*Exercise directions*
Take each line from the entries that holds "thương" and copy it out.

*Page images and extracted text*
###

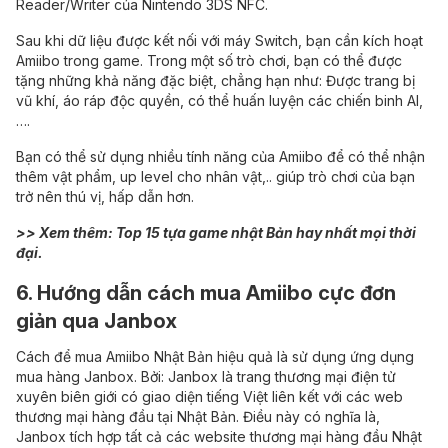
Reader/Writer của Nintendo 3DS NFC.
Sau khi dữ liệu được kết nối với máy Switch, bạn cần kích hoạt
Amiibo trong game. Trong một số trò chơi, bạn có thể được
tặng những khả năng đặc biệt, chẳng hạn như: Được trang bị
vũ khí, áo ráp độc quyền, có thể huấn luyện các chiến binh AI,
….
Bạn có thể sử dụng nhiều tính năng của Amiibo để có thể nhận
thêm vật phẩm, up level cho nhân vật,.. giúp trò chơi của bạn
trở nên thú vị, hấp dẫn hơn.
>> Xem thêm:
Top 15 tựa game nhật Bản hay nhất mọi thời
đại
.
6. Hướng dẫn cách mua Amiibo cực đơn
giản qua Janbox
Cách để mua Amiibo Nhật Bản hiệu quả là sử dụng ứng dụng
mua hàng
Janbox
. Bởi: Janbox là trang
thương mại điện tử
xuyên biên giới
có giao diện tiếng Việt liên kết với các web
thương mại hàng đầu tại Nhật Bản. Điều này có nghĩa là,
Janbox tích hợp tất cả các website thương mại hàng đầu Nhật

###

*Answer area*
thương mại điện tử
thương mại hàng đầu tại Nhật Bản. Điều này có nghĩa là,
Janbox tích hợp tất cả các website thương mại hàng đầu Nhật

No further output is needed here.